Bridge Petroleum has reported “high levels” of farm-out interest for its Galapagos development in the northern North Sea.
The operator, which has a 100% stake, is currently seeking partners for the project, which includes the amalgamation of the formerly-named North West Hutton and Darwin fields east of Shetland.
A farm-out process has recently been launched and CEO David Williams said that it is “early days but the level of interest is high”.
A competent person’s report has provided “very conservative” 2P estimates of 80million recoverable barrels of oil for stage one, with Bridge expecting “roughly the same again” for stages two and three.
However, the company hopes to recover 40% of the estimated oil remaining in place, which equates to around 360million barrels.

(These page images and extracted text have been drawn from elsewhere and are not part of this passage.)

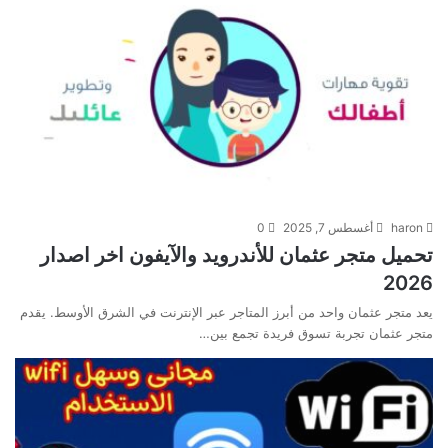
haron
أغسطس 7, 2025
0
تحميل متجر عثمان للأندرويد والآيفون اخر اصدار
2026
يعد متجر عثمان واحد من أبرز المتاجر عبر الإنترنت في الشرق الأوسط. يقدم
متجر عثمان تجربة تسوق فريدة تجمع بين…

The firm has described the Greater Galapagos Area as a “dormant Brent giant” and among the biggest developments available in the North Sea, save for west of Shetland.
Bridge has now submitted a revised field development plan for phase one of the project to the Oil and Gas Authority.
It involves a “small reduction in well count” for stage one, with 11 producing wells.
A total of 24 wells will be drilled for Galapagos, with the first aimed to be drilled in the middle of next year, according to Mr Williams.
North West Hutton was discovered in 1975, but ceased production in 2002 due to numerous reasons including the oil price.
Bridge acquired the licenses for Darwin and NW Hutton from Taqa and Ineos over the last year.
The fields were also previously operated by Amoco, BP and Fairfield Energy.
Bridge hopes strides in technology which were not available 30 years ago will allow it to meet the potential of Galapagos.
The firm intends to have four subsea drilling centres tied back to a floating, production, storage and offloading vessel for the Greater Galapagos Area.
Mr Williams added that Bridge is currently in the process of finalising many of the supply chain contracts for the development.
Galapagos lies around 80miles east of Shetland.